Communication and Documentation
Set up Google Workspace for seamless collaboration
Created a strong documentation culture so knowledge is easy to share and extract
Established clearer channels for feedback, both anonymous and structured
Like painting the truck white to spot dust, good documentation prevents small miscommunications from compounding into big problems.
HR and Team Culture
Revamped our hiring and onboarding process for new employees
Started hosting more social and team-building events
Implemented regular one-on-ones to understand how people are feeling
Small investments in culture compound into better retention and motivation.
Data Accuracy and Alignment
Went into all our data sources to ensure accuracy
Aligned everyone on clear SOPs and definitions of terminologies
Standardized processes across teams
When everyone speaks the same language, decisions get made faster and better.
And so much more.
Each of these seems small in isolation, but together they create an environment where the team can move faster and execute bigger bets more smoothly.
The Compound Effect in Action
As we implemented these changes, something interesting happened. The efficiency improvements weren't dramatic at first, but they started to add up. Data became more accessible. Communication got clearer. Processes ran smoother.
And here's the thing - we weren't just making these improvements for their own sake. We were building the infrastructure that would allow us to execute on bigger ideas.
When your data is clean and accessible, you can make strategic decisions faster. When your documentation is strong, new team members can contribute sooner. When your processes are streamlined, you have more bandwidth to take on ambitious projects.
The marginal gains and the moonshots aren't competing priorities. They're complementary. The small improvements create the stable foundation that makes the big bets possible. You can't swing for the fences if you're constantly putting out fires caused by broken processes or poor communication.
The discipline of 1% improvements doesn't replace bold vision. It enables it.
The Quiet Power of Showing Up
The British cycling team didn't win because they discovered some secret training technique or hired superhuman athletes. They won because someone cared enough to figure out the optimal way to wash hands. Because someone noticed dust in a truck. Because someone tested which massage gel worked 1% better.
These weren't the decisions that made headlines.
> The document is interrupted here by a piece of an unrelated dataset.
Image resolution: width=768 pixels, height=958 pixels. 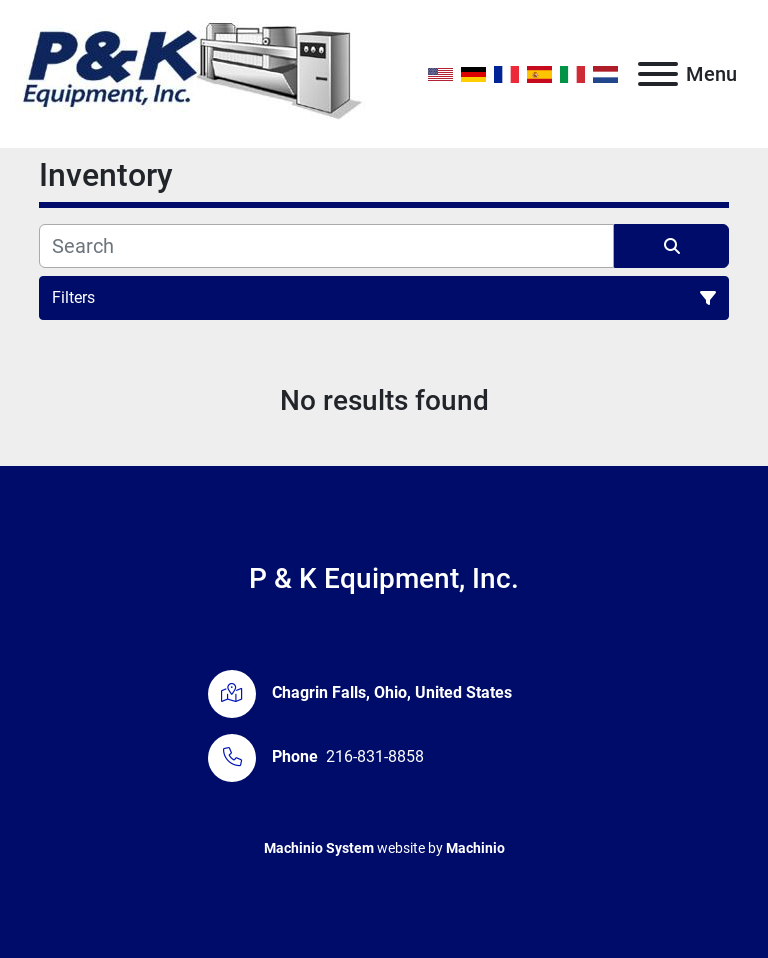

They were the decisions made in quiet rooms by people who understood a fundamental truth: excellence isn't an event, it's a habit.
And that's the beautiful irony of the 1% rule.
The improvements that matter most are often the ones nobody notices.
The ones that don't make for good stories at dinner parties.
The ones that seem almost embarrassingly small when you write them down.
But compound those small choices over months and years, and you don't just get better. You get transformed.
Transformation doesn't happen in the moments we plan for. It happens in the thousand small moments we show up for, day after day, choosing to be 1% better than yesterday.